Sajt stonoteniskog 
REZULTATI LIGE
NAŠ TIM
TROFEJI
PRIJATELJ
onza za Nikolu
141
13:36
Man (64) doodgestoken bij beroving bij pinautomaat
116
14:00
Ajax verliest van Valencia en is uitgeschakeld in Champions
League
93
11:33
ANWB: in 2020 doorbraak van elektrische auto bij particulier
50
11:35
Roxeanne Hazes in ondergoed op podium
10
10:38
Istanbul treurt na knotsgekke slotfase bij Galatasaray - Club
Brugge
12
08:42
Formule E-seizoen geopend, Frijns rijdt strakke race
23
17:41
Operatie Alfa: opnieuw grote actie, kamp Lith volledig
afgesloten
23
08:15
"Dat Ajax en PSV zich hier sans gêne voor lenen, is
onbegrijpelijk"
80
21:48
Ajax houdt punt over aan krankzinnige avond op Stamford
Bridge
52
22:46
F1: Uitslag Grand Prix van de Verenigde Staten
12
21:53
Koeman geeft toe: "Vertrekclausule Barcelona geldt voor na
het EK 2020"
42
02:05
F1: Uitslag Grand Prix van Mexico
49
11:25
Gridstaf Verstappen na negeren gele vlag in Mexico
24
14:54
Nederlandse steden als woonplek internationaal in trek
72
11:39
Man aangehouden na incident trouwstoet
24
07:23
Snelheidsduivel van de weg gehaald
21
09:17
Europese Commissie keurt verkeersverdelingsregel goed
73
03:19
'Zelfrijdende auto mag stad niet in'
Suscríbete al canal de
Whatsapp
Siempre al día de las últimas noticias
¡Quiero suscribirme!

* * *

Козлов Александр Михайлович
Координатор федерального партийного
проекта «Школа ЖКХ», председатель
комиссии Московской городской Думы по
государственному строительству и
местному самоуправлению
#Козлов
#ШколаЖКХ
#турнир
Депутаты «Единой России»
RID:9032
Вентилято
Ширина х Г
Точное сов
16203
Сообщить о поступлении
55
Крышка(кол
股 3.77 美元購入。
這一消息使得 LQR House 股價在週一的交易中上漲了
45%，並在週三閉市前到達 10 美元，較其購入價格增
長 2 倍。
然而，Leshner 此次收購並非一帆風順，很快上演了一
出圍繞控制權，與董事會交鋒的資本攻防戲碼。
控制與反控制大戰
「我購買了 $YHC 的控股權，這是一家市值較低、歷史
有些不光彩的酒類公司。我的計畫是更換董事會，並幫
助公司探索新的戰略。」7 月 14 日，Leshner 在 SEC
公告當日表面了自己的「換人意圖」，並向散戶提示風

TASK TO COMPLETE » Your reply should be one number: how many lines in the listing hold the word "Grand".

SOLUTION TO THIS PROBLEM » 2